In the United States, the definition of terrorism is especially murky — and growing murkier. Federal law now contains about two dozen different definitions, and some states have passed their own anti-terrorism statutes. Laws passed since 9/11 provide harsher punishments and fewer safeguards. For example, the 2001 Patriot Act, which gave the federal government sweeping new powers, inherited its definition of terrorism from the 1978 Foreign Intelligence Surveillance Act (FISA) but did not include FISA’s protections against rights violations.
To underscore the dangers of vague terrorism defintions as well as the corrective capacity of the courts, our brief in Ms. Reznicek’s appeal discusses People v. Morales, in which Edgar Morales was convicted under New York State’s anti-terrorism law for a 2002 gang-related shooting and sentenced to 40 years to life in prison. An intermediate appellate court, however, modified the sentence based on its finding that the shooting did not qualify as terrorism. The court of appeals went even further, ordering a new trial, reasoning that “the concept of terrorism has a unique meaning and its implications risk being trivialized if the terminology is applied loosely in situations that do not match our collective understanding of what constitutes a terrorist act.”
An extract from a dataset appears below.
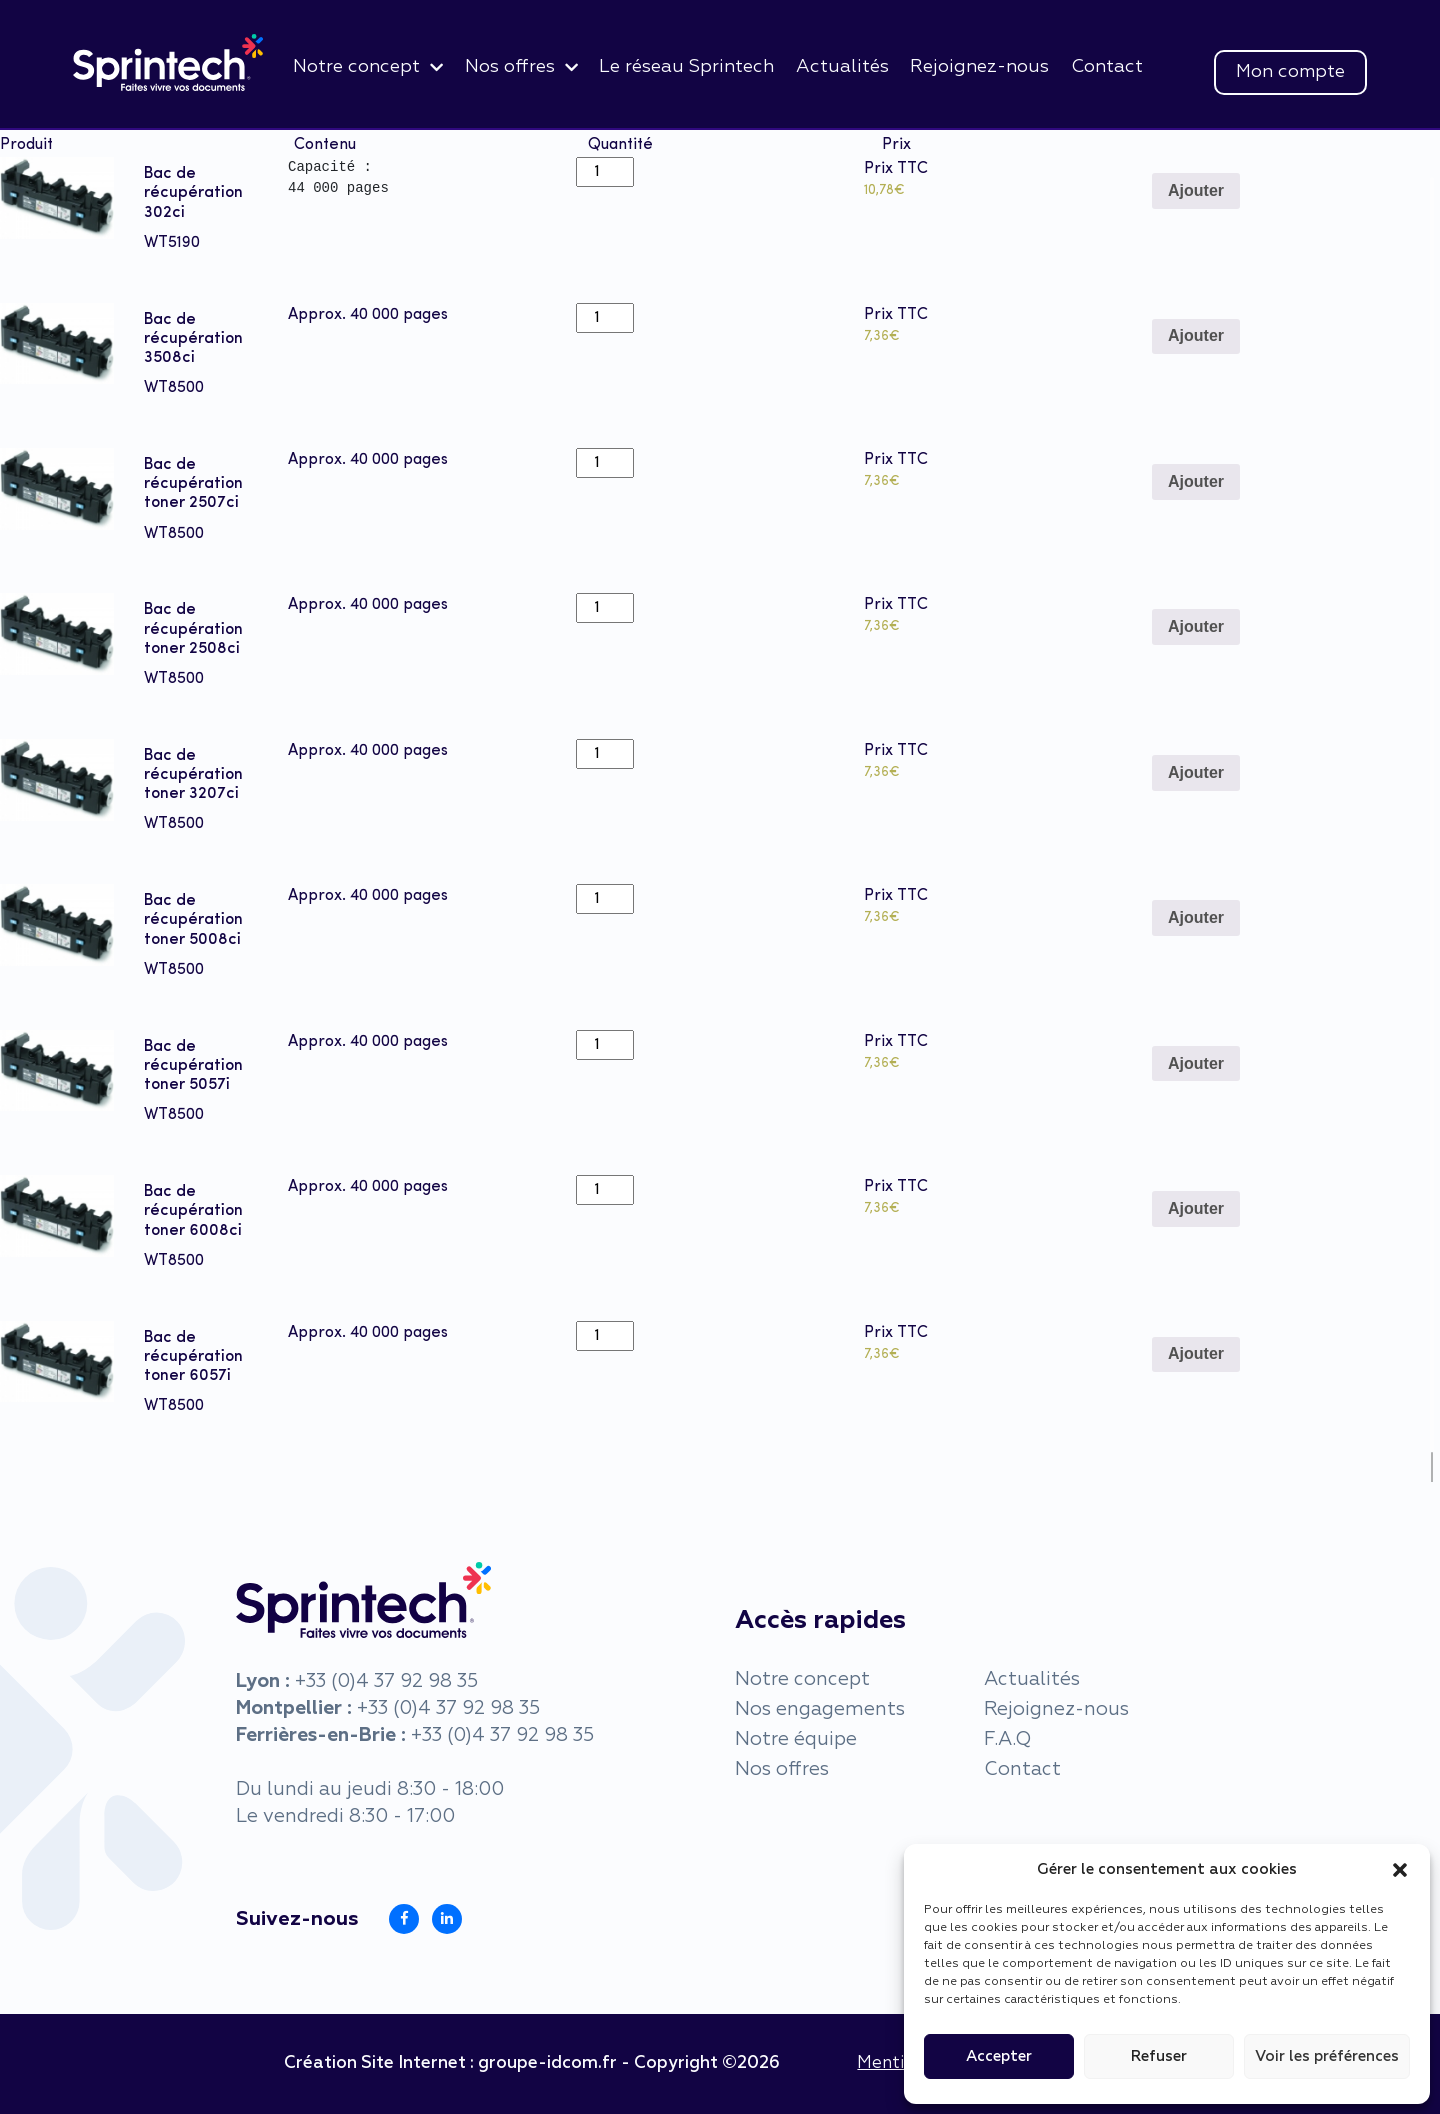 The image size is (1440, 2114). Describe the element at coordinates (1327, 2056) in the screenshot. I see `Voir les préférences` at that location.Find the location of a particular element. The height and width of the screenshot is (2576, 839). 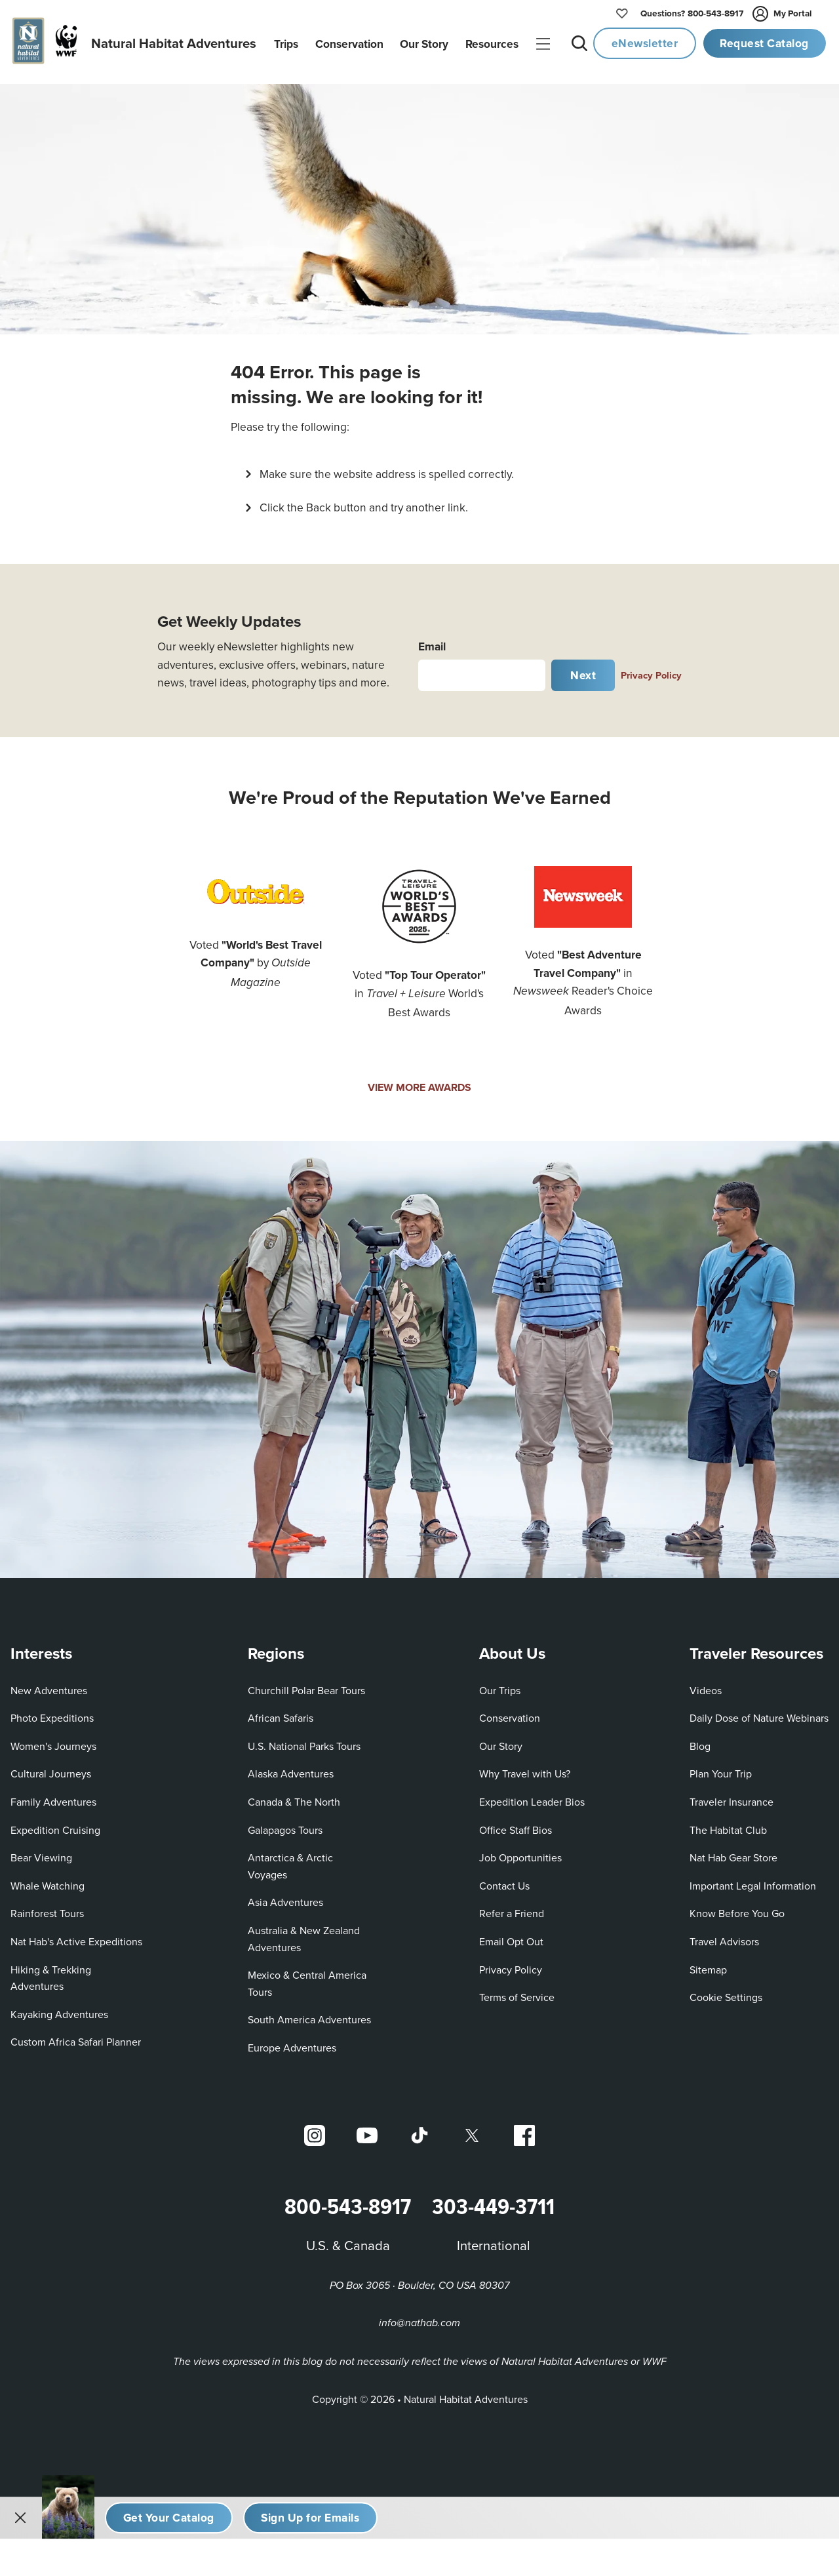

[Link to Homepage] is located at coordinates (132, 43).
The same reasoning, the brief says, should be applied to Jessica Reznicek’s case. The history of the terrorism “enhancement” indicates that Congress intended to target broadscale attacks on civilians. Following the 1993 World Trade Center bombing, the 1994 crime bill directed the Sentencing Commission to provide an “enhancement” for crimes that involve “international terrorism.” Following the 1995 Oklahoma City bombing, the Antiterrorism and Effective Death Penalty Act of 1996 changed “international terrorism” to “federal crime of terrorism.” Following 9/11, in 2002 the Sentencing Commission increased the offense level for a “federal crime of terrorism.”
Also in 2002, however, the Sentencing Commission offered yet another definition of terrorism, describing it as “an offense that is calculated to influence or affect the conduct of government by intimidation or coercion, or to retaliate against government conduct.” This can be read to cover crimes not intended to harm civilians, such as vandalism of government property. Particularly problematic is the word “coercion,” which has no definition in the federal code.
The malleability of the term “coercion” gives the government far-reaching ability to categorize activism as terrorism, with ominous implications for dissent. The natural and unacceptable result of this mission creep is that traditional means of civil resistance will have a terrorism enhancement wrongfully applied: from here it is all too conceivable that a sit-in style protest near train tracks, a demonstration at a military exercise, or opposition to government immigration policies at airports around the country might next be subject to the label of terrorism.
The government is using the anti-terrorism legal apparatus against a person who is not a terrorist under any reasonable definition of the term. The appeals court should reject this chilling abuse of the “terrorism enhancement” provision and reduce Jessica Reznicek’s sentence.